Aufträge nicht in Sichtweite
Aufträge dieser Art sind aber nicht in Sichtweite - einer wäre der Bau der "Polarstern II", auf den sich auch die Bremerhavener Lloyd Werft jahrelang Hoffnung gemacht hatte. Anfang 2020 hatte der Bund aber das bereits vier Jahre dauernde Ausschreibungsverfahren für das etwa 890 Millionen Euro teure Projekt abgebrochen. Zum aktuellen Stand sagte das Bundesministerium auf Nachfrage, man werde das Alfred-Wegener-Institut für Polar- und Meeresforschung (AWI) "finanziell in die Lage versetzen, ein Nachfolgeschiff für das eisbrechende Polarforschungs- und Versorgungsschiff ,Polarstern' zu beschaffen". Das AWI bereite aktuell die europaweite Ausschreibung der Werftleistung vor.
Solche Aufträge seien gut und würden kurzfristig den Unternehmen helfen, die sie bekommen. "Aber sie lösen nicht das eigentliche Problem", so Lüken. Abgesehen davon würde ein Vorziehen weiterer absehbar notwendiger Beschaffungen von Behörden- und auch Marineschiffen nur beschränkt Wirkung zeigen, "weil diese Aufträge dann morgen fehlen würden."
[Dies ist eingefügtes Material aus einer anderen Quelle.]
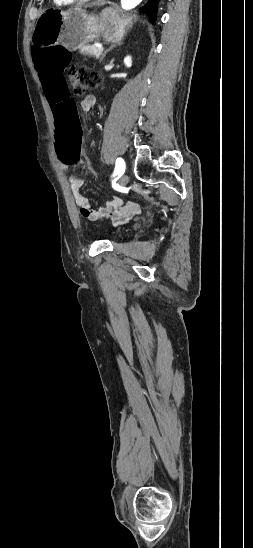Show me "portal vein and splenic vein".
<instances>
[{
  "mask_svg": "<svg viewBox=\"0 0 253 548\" xmlns=\"http://www.w3.org/2000/svg\"><path fill=\"white\" fill-rule=\"evenodd\" d=\"M98 49L101 50V51H103V47H102V46H99Z\"/></svg>",
  "mask_w": 253,
  "mask_h": 548,
  "instance_id": "1",
  "label": "portal vein and splenic vein"
}]
</instances>
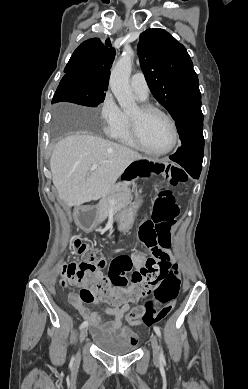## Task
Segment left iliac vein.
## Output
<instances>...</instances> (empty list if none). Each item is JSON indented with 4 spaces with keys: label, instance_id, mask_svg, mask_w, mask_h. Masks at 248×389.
I'll return each mask as SVG.
<instances>
[{
    "label": "left iliac vein",
    "instance_id": "left-iliac-vein-1",
    "mask_svg": "<svg viewBox=\"0 0 248 389\" xmlns=\"http://www.w3.org/2000/svg\"><path fill=\"white\" fill-rule=\"evenodd\" d=\"M151 345L153 349V358L155 362H159L160 360V351H159V345L156 335H151Z\"/></svg>",
    "mask_w": 248,
    "mask_h": 389
}]
</instances>
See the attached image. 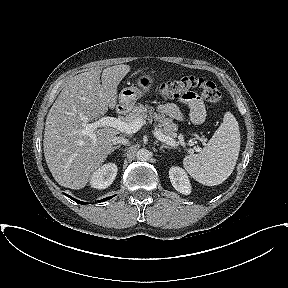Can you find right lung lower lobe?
Returning <instances> with one entry per match:
<instances>
[{
	"label": "right lung lower lobe",
	"instance_id": "obj_1",
	"mask_svg": "<svg viewBox=\"0 0 288 288\" xmlns=\"http://www.w3.org/2000/svg\"><path fill=\"white\" fill-rule=\"evenodd\" d=\"M65 195L68 196L69 198H71L72 200H74L75 202L79 203V204H87V203H85V202L76 200V199L72 198L71 196H69V195H67V194H65ZM110 198H112V196H111V197L104 198V199L100 200V202L106 201V200H108V199H110Z\"/></svg>",
	"mask_w": 288,
	"mask_h": 288
}]
</instances>
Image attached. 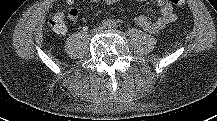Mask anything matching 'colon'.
I'll list each match as a JSON object with an SVG mask.
<instances>
[{"label": "colon", "instance_id": "obj_1", "mask_svg": "<svg viewBox=\"0 0 217 121\" xmlns=\"http://www.w3.org/2000/svg\"><path fill=\"white\" fill-rule=\"evenodd\" d=\"M170 4L174 6H183L185 4V0H168ZM49 26L51 30L59 35H63L66 33V22L65 15L61 11H57L53 13L48 20Z\"/></svg>", "mask_w": 217, "mask_h": 121}]
</instances>
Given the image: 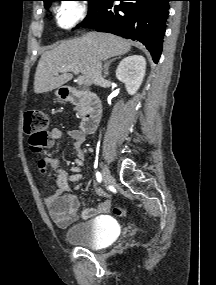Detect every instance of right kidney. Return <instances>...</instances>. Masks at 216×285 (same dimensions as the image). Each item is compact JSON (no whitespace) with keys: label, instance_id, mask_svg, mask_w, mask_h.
<instances>
[{"label":"right kidney","instance_id":"right-kidney-1","mask_svg":"<svg viewBox=\"0 0 216 285\" xmlns=\"http://www.w3.org/2000/svg\"><path fill=\"white\" fill-rule=\"evenodd\" d=\"M146 69V60L141 55L124 58L117 67L116 77L126 86L129 95H134L140 88Z\"/></svg>","mask_w":216,"mask_h":285}]
</instances>
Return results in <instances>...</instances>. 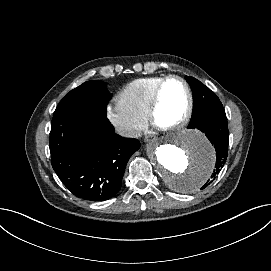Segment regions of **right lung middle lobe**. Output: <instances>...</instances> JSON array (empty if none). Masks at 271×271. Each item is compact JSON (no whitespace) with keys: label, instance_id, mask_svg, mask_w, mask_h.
Segmentation results:
<instances>
[{"label":"right lung middle lobe","instance_id":"obj_1","mask_svg":"<svg viewBox=\"0 0 271 271\" xmlns=\"http://www.w3.org/2000/svg\"><path fill=\"white\" fill-rule=\"evenodd\" d=\"M111 94L102 81H88L71 90L58 104L54 116L71 109H89L106 113Z\"/></svg>","mask_w":271,"mask_h":271}]
</instances>
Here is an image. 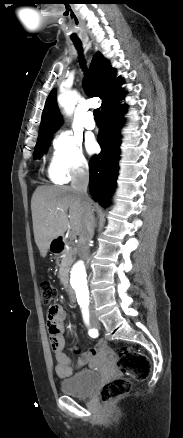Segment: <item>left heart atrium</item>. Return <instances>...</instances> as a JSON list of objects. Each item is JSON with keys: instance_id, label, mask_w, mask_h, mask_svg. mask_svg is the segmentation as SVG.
<instances>
[{"instance_id": "left-heart-atrium-1", "label": "left heart atrium", "mask_w": 183, "mask_h": 438, "mask_svg": "<svg viewBox=\"0 0 183 438\" xmlns=\"http://www.w3.org/2000/svg\"><path fill=\"white\" fill-rule=\"evenodd\" d=\"M86 148L89 153H94L97 150V143L94 138L90 137L87 139Z\"/></svg>"}]
</instances>
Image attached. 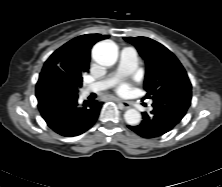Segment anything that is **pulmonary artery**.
Wrapping results in <instances>:
<instances>
[{"label": "pulmonary artery", "mask_w": 222, "mask_h": 187, "mask_svg": "<svg viewBox=\"0 0 222 187\" xmlns=\"http://www.w3.org/2000/svg\"><path fill=\"white\" fill-rule=\"evenodd\" d=\"M137 66V54L131 47H124L120 53V63L116 75L108 76L100 81L83 88L82 93L88 95L91 92H99L111 86L118 77L131 74Z\"/></svg>", "instance_id": "pulmonary-artery-1"}]
</instances>
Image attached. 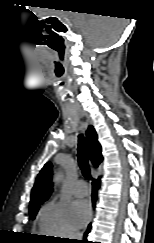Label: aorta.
<instances>
[{
	"label": "aorta",
	"instance_id": "1",
	"mask_svg": "<svg viewBox=\"0 0 154 243\" xmlns=\"http://www.w3.org/2000/svg\"><path fill=\"white\" fill-rule=\"evenodd\" d=\"M64 172L63 171H61V172H59L56 176H55V180L56 181H61L63 178H64Z\"/></svg>",
	"mask_w": 154,
	"mask_h": 243
}]
</instances>
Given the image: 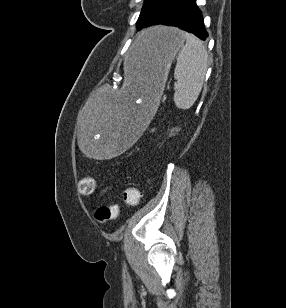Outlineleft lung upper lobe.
Masks as SVG:
<instances>
[{
    "label": "left lung upper lobe",
    "instance_id": "left-lung-upper-lobe-1",
    "mask_svg": "<svg viewBox=\"0 0 286 308\" xmlns=\"http://www.w3.org/2000/svg\"><path fill=\"white\" fill-rule=\"evenodd\" d=\"M172 0H145L139 19L136 23L138 30L152 24L159 13L167 7Z\"/></svg>",
    "mask_w": 286,
    "mask_h": 308
}]
</instances>
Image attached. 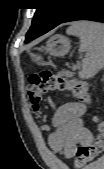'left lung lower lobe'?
I'll return each mask as SVG.
<instances>
[{"instance_id":"1","label":"left lung lower lobe","mask_w":104,"mask_h":169,"mask_svg":"<svg viewBox=\"0 0 104 169\" xmlns=\"http://www.w3.org/2000/svg\"><path fill=\"white\" fill-rule=\"evenodd\" d=\"M77 20H90L104 23V8L102 3L95 0H78L75 9L61 23ZM47 32L48 31H40L37 34L30 36L26 39L25 43H28Z\"/></svg>"}]
</instances>
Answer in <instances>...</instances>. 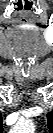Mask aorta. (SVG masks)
I'll return each instance as SVG.
<instances>
[{"mask_svg":"<svg viewBox=\"0 0 53 133\" xmlns=\"http://www.w3.org/2000/svg\"><path fill=\"white\" fill-rule=\"evenodd\" d=\"M16 130L22 133H31L34 130V126L29 123H19L16 126Z\"/></svg>","mask_w":53,"mask_h":133,"instance_id":"obj_1","label":"aorta"}]
</instances>
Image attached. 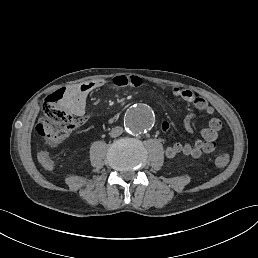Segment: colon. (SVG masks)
<instances>
[{"label": "colon", "mask_w": 258, "mask_h": 258, "mask_svg": "<svg viewBox=\"0 0 258 258\" xmlns=\"http://www.w3.org/2000/svg\"><path fill=\"white\" fill-rule=\"evenodd\" d=\"M65 89L57 90L49 95L43 105V115L36 125V133L43 143L50 147L57 146L68 134L79 127L84 119L74 117L60 105ZM229 162V154L218 151L214 157L217 167H225Z\"/></svg>", "instance_id": "5ec220e1"}]
</instances>
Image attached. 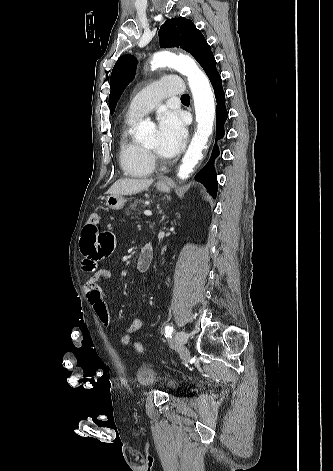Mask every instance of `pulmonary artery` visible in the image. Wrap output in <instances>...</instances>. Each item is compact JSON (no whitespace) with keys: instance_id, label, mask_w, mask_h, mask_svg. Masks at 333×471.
Here are the masks:
<instances>
[{"instance_id":"obj_1","label":"pulmonary artery","mask_w":333,"mask_h":471,"mask_svg":"<svg viewBox=\"0 0 333 471\" xmlns=\"http://www.w3.org/2000/svg\"><path fill=\"white\" fill-rule=\"evenodd\" d=\"M182 79L178 76L163 77L140 91L128 106L126 116L136 119L151 112L166 97L184 94Z\"/></svg>"}]
</instances>
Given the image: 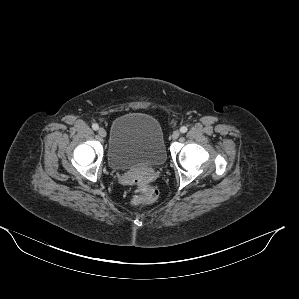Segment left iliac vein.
<instances>
[{"label":"left iliac vein","mask_w":299,"mask_h":299,"mask_svg":"<svg viewBox=\"0 0 299 299\" xmlns=\"http://www.w3.org/2000/svg\"><path fill=\"white\" fill-rule=\"evenodd\" d=\"M179 136H180V132H179L178 130H176V131H174V132L172 133V138H173L174 140L178 139Z\"/></svg>","instance_id":"4c4485c4"}]
</instances>
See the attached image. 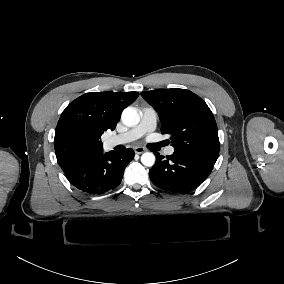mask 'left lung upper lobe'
Wrapping results in <instances>:
<instances>
[{
  "instance_id": "5c2ea615",
  "label": "left lung upper lobe",
  "mask_w": 284,
  "mask_h": 284,
  "mask_svg": "<svg viewBox=\"0 0 284 284\" xmlns=\"http://www.w3.org/2000/svg\"><path fill=\"white\" fill-rule=\"evenodd\" d=\"M161 120V132L170 134L175 153L201 158L214 164L219 138L213 113L196 94L185 89L141 92Z\"/></svg>"
}]
</instances>
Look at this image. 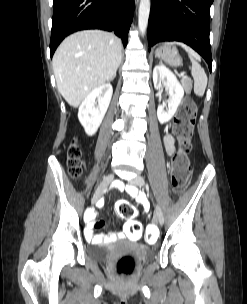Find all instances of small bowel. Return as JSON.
I'll use <instances>...</instances> for the list:
<instances>
[{"label": "small bowel", "mask_w": 247, "mask_h": 304, "mask_svg": "<svg viewBox=\"0 0 247 304\" xmlns=\"http://www.w3.org/2000/svg\"><path fill=\"white\" fill-rule=\"evenodd\" d=\"M164 144L167 153L169 155H173L176 151L175 140L168 132H165L164 134ZM126 191L130 194V196L136 198L138 203L143 207L145 211L149 209V202L144 193L139 192L138 190H136L134 187L131 186L127 187ZM102 226H103V222L93 219L91 224L85 230L86 239L93 243H102V242H112L115 241L116 239L125 238L126 236L129 237V235H125L124 232L118 234L113 232L107 234H96L95 230Z\"/></svg>", "instance_id": "small-bowel-1"}]
</instances>
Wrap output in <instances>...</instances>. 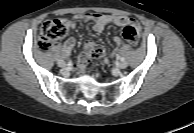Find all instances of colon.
<instances>
[{"label": "colon", "instance_id": "colon-1", "mask_svg": "<svg viewBox=\"0 0 194 133\" xmlns=\"http://www.w3.org/2000/svg\"><path fill=\"white\" fill-rule=\"evenodd\" d=\"M70 24L67 19L58 18L45 21L40 29V37L38 40V47L42 51H46L50 48L53 42L64 37ZM123 37L133 47H137L139 44V35L135 28L127 26L123 29ZM104 54V49L98 44H93L87 53H83L78 57L76 69L79 74L85 72L86 66L90 57L99 58Z\"/></svg>", "mask_w": 194, "mask_h": 133}]
</instances>
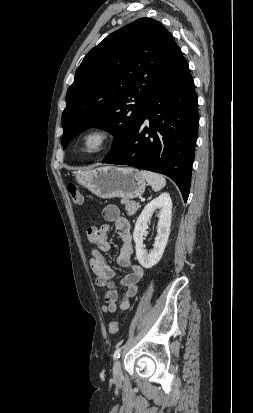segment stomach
I'll use <instances>...</instances> for the list:
<instances>
[{
    "mask_svg": "<svg viewBox=\"0 0 253 413\" xmlns=\"http://www.w3.org/2000/svg\"><path fill=\"white\" fill-rule=\"evenodd\" d=\"M76 181L103 199L129 200L142 195L146 187L144 177L132 167L104 166L77 172Z\"/></svg>",
    "mask_w": 253,
    "mask_h": 413,
    "instance_id": "obj_1",
    "label": "stomach"
}]
</instances>
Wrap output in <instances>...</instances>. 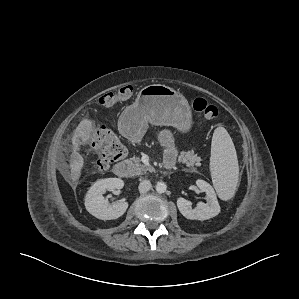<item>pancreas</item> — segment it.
<instances>
[{"instance_id":"cf45deb5","label":"pancreas","mask_w":299,"mask_h":299,"mask_svg":"<svg viewBox=\"0 0 299 299\" xmlns=\"http://www.w3.org/2000/svg\"><path fill=\"white\" fill-rule=\"evenodd\" d=\"M201 157L197 156L194 152H181L178 157V162L186 164L190 168L191 172H196V167L201 166ZM129 165L132 167V172L134 175H142L147 171H152L151 168L146 167V165L141 164V160L138 157L130 158L128 161Z\"/></svg>"}]
</instances>
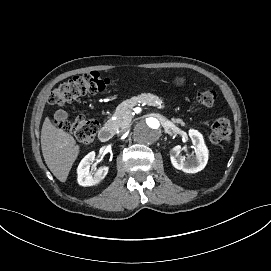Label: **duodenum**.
<instances>
[{
    "label": "duodenum",
    "instance_id": "obj_1",
    "mask_svg": "<svg viewBox=\"0 0 271 271\" xmlns=\"http://www.w3.org/2000/svg\"><path fill=\"white\" fill-rule=\"evenodd\" d=\"M99 139L101 142H107L113 136V129L109 122L105 123L99 130Z\"/></svg>",
    "mask_w": 271,
    "mask_h": 271
}]
</instances>
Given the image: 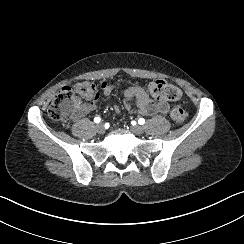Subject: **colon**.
I'll return each instance as SVG.
<instances>
[{
	"instance_id": "obj_1",
	"label": "colon",
	"mask_w": 244,
	"mask_h": 244,
	"mask_svg": "<svg viewBox=\"0 0 244 244\" xmlns=\"http://www.w3.org/2000/svg\"><path fill=\"white\" fill-rule=\"evenodd\" d=\"M141 86L157 99L178 101L182 97V91L179 87L164 80H152L143 83ZM98 95L97 85L90 81L65 86L48 108V115L57 122H64L81 104L95 101ZM169 115L173 122L180 124L185 121L187 114L181 106H173Z\"/></svg>"
}]
</instances>
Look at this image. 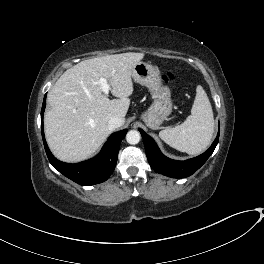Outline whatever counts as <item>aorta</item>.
I'll list each match as a JSON object with an SVG mask.
<instances>
[{
	"label": "aorta",
	"mask_w": 264,
	"mask_h": 264,
	"mask_svg": "<svg viewBox=\"0 0 264 264\" xmlns=\"http://www.w3.org/2000/svg\"><path fill=\"white\" fill-rule=\"evenodd\" d=\"M141 139V135L138 131L136 130H130L127 134H126V141L129 144L135 145L138 144L139 141Z\"/></svg>",
	"instance_id": "aorta-1"
}]
</instances>
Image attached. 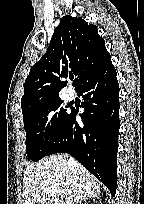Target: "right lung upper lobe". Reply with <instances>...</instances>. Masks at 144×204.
Instances as JSON below:
<instances>
[{
    "label": "right lung upper lobe",
    "instance_id": "1",
    "mask_svg": "<svg viewBox=\"0 0 144 204\" xmlns=\"http://www.w3.org/2000/svg\"><path fill=\"white\" fill-rule=\"evenodd\" d=\"M111 59L97 27L79 17L64 16L42 58L30 69L21 99L23 117L59 98L60 78L74 74L75 90Z\"/></svg>",
    "mask_w": 144,
    "mask_h": 204
}]
</instances>
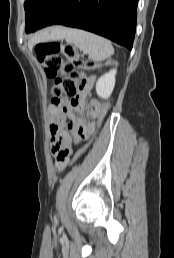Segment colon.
Masks as SVG:
<instances>
[{
	"label": "colon",
	"instance_id": "colon-1",
	"mask_svg": "<svg viewBox=\"0 0 174 258\" xmlns=\"http://www.w3.org/2000/svg\"><path fill=\"white\" fill-rule=\"evenodd\" d=\"M37 58L48 78L53 80L51 93L53 98L61 95L75 97L78 92L79 69L92 70L96 64L82 59L72 44L45 42L36 45ZM111 64V63H109ZM110 109L108 101L100 105L96 128L99 129ZM86 144L73 157L72 164L77 163L89 147Z\"/></svg>",
	"mask_w": 174,
	"mask_h": 258
}]
</instances>
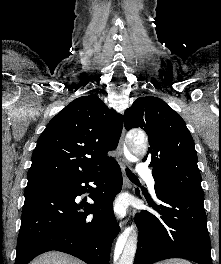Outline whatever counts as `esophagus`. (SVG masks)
Masks as SVG:
<instances>
[{
    "instance_id": "esophagus-1",
    "label": "esophagus",
    "mask_w": 221,
    "mask_h": 264,
    "mask_svg": "<svg viewBox=\"0 0 221 264\" xmlns=\"http://www.w3.org/2000/svg\"><path fill=\"white\" fill-rule=\"evenodd\" d=\"M124 140H125V129L123 128L122 134H121V137L119 140L118 148H117V162L122 169L124 188L128 190L131 185H130V181L127 177V174H126L127 164H126V160L124 157V149H125ZM127 222H128V219L121 220L119 223L120 228H123Z\"/></svg>"
}]
</instances>
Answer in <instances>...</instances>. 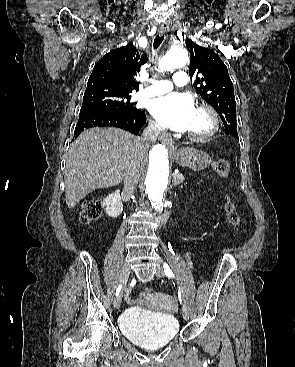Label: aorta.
<instances>
[{
	"label": "aorta",
	"instance_id": "obj_1",
	"mask_svg": "<svg viewBox=\"0 0 295 367\" xmlns=\"http://www.w3.org/2000/svg\"><path fill=\"white\" fill-rule=\"evenodd\" d=\"M189 61L187 51L182 47H175L167 51L162 57L159 67L170 71L182 68ZM170 180L169 157L166 146L162 143L152 147L145 172V187L152 206L162 212L165 207V195Z\"/></svg>",
	"mask_w": 295,
	"mask_h": 367
}]
</instances>
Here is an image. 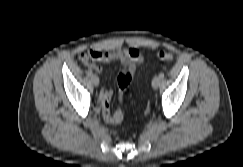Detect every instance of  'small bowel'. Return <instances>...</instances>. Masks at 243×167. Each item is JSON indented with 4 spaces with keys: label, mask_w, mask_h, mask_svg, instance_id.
I'll list each match as a JSON object with an SVG mask.
<instances>
[{
    "label": "small bowel",
    "mask_w": 243,
    "mask_h": 167,
    "mask_svg": "<svg viewBox=\"0 0 243 167\" xmlns=\"http://www.w3.org/2000/svg\"><path fill=\"white\" fill-rule=\"evenodd\" d=\"M79 59L82 64L89 70H93L96 73H100L101 69L97 65L99 62L110 63L114 61H120L122 70H129L132 73L135 72L138 65L143 62L144 53L142 50L136 47L118 48L113 50H99L94 49L88 52H83L79 55ZM113 92L108 88H102L99 93V100L101 105V113L106 123H117L122 118L120 110L112 113L110 110V101L112 99Z\"/></svg>",
    "instance_id": "1"
}]
</instances>
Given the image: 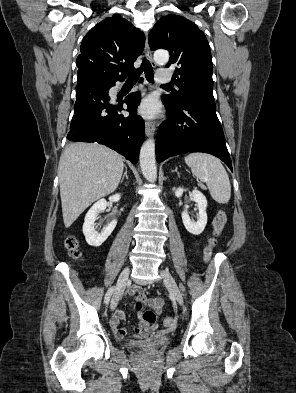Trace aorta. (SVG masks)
<instances>
[{"mask_svg": "<svg viewBox=\"0 0 296 393\" xmlns=\"http://www.w3.org/2000/svg\"><path fill=\"white\" fill-rule=\"evenodd\" d=\"M154 60L157 63H166L169 60V53L166 50H158L154 53ZM140 167L143 176L149 182H155L157 178V167L155 159V141L146 140L140 149Z\"/></svg>", "mask_w": 296, "mask_h": 393, "instance_id": "1", "label": "aorta"}]
</instances>
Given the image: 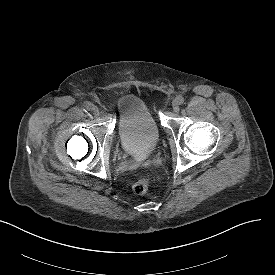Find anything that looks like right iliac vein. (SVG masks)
<instances>
[{
    "label": "right iliac vein",
    "instance_id": "obj_1",
    "mask_svg": "<svg viewBox=\"0 0 275 275\" xmlns=\"http://www.w3.org/2000/svg\"><path fill=\"white\" fill-rule=\"evenodd\" d=\"M92 112H93L94 115H98V114H99V109H98V107H96V106L93 105V107H92Z\"/></svg>",
    "mask_w": 275,
    "mask_h": 275
}]
</instances>
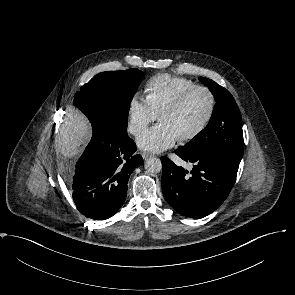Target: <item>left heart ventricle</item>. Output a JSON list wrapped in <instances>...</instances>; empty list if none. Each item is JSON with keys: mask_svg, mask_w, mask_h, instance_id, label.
<instances>
[{"mask_svg": "<svg viewBox=\"0 0 295 295\" xmlns=\"http://www.w3.org/2000/svg\"><path fill=\"white\" fill-rule=\"evenodd\" d=\"M209 105L208 95L204 91H196L178 112L163 116L160 123L169 126L180 138L190 134L201 124L208 113Z\"/></svg>", "mask_w": 295, "mask_h": 295, "instance_id": "1", "label": "left heart ventricle"}]
</instances>
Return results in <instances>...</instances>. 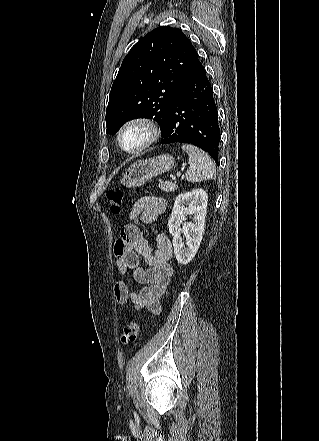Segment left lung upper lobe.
Wrapping results in <instances>:
<instances>
[{"label": "left lung upper lobe", "instance_id": "1", "mask_svg": "<svg viewBox=\"0 0 319 441\" xmlns=\"http://www.w3.org/2000/svg\"><path fill=\"white\" fill-rule=\"evenodd\" d=\"M199 64L197 51L178 28L161 26L140 39L112 85L107 134L135 118H154L162 132L182 84Z\"/></svg>", "mask_w": 319, "mask_h": 441}]
</instances>
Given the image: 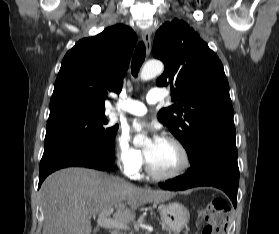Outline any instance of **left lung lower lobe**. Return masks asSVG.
Listing matches in <instances>:
<instances>
[{"instance_id": "left-lung-lower-lobe-1", "label": "left lung lower lobe", "mask_w": 279, "mask_h": 234, "mask_svg": "<svg viewBox=\"0 0 279 234\" xmlns=\"http://www.w3.org/2000/svg\"><path fill=\"white\" fill-rule=\"evenodd\" d=\"M190 165L191 168L186 174L159 185L174 191L214 186L222 189L236 207L239 169L235 139H220L207 143Z\"/></svg>"}]
</instances>
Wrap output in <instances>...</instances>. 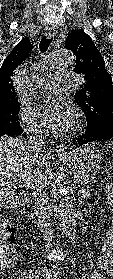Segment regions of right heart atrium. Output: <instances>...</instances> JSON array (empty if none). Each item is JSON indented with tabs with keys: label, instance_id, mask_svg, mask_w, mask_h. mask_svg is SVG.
<instances>
[{
	"label": "right heart atrium",
	"instance_id": "obj_1",
	"mask_svg": "<svg viewBox=\"0 0 113 279\" xmlns=\"http://www.w3.org/2000/svg\"><path fill=\"white\" fill-rule=\"evenodd\" d=\"M19 116L27 134L35 136L42 133V127L32 110L22 108Z\"/></svg>",
	"mask_w": 113,
	"mask_h": 279
}]
</instances>
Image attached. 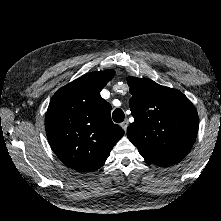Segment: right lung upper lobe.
<instances>
[{"instance_id":"1","label":"right lung upper lobe","mask_w":221,"mask_h":221,"mask_svg":"<svg viewBox=\"0 0 221 221\" xmlns=\"http://www.w3.org/2000/svg\"><path fill=\"white\" fill-rule=\"evenodd\" d=\"M113 70L91 72L60 88L45 118L48 141L69 168L89 172L100 168L124 130L111 121V105L100 91Z\"/></svg>"}]
</instances>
Europa habe sich vor 25 Jahren davon verabschiedet, Schiffbauindustrie zu unterstützten, so der VSM-Geschäftsführer. Die Förderung habe sich seitdem nur noch auf den Ausbau von Häfeninfrastruktur und Reedereien bezogen. Diese Bereiche seien auch wichtig, aber die Strategie müsse insgesamt korrigiert werden, ansonsten werde der europäische Schiffbau nach und nach verschwinden. "Wir reden hier auch nicht über eine Industrie von gestern, sondern über eine Branche, die momentan noch über ein umfassendes Know-how verfügt und in der Lage ist, neuartige Technologien voranzutreiben und in den Markt zu bringen - etwa im Bereich klimafreundliche Antriebssysteme, die nicht nur im Bereich Schifffahrt eingesetzt werden könnten."
Der VSM sei zuversichtlich, dass die neue Bundesregierung das Thema aufgreifen werde und in Europa für eine neue Strategieausrichtung werben werde. Schließlich gehe es um den Fortbestand eines innovativen Industriezweigs, um 20.000 Arbeitsplätze auf den Werften und um die gesamte Wertschöpfungskette im Schiffbau mit insgesamt mehr als 200.000 Arbeitsplätzen in Deutschland.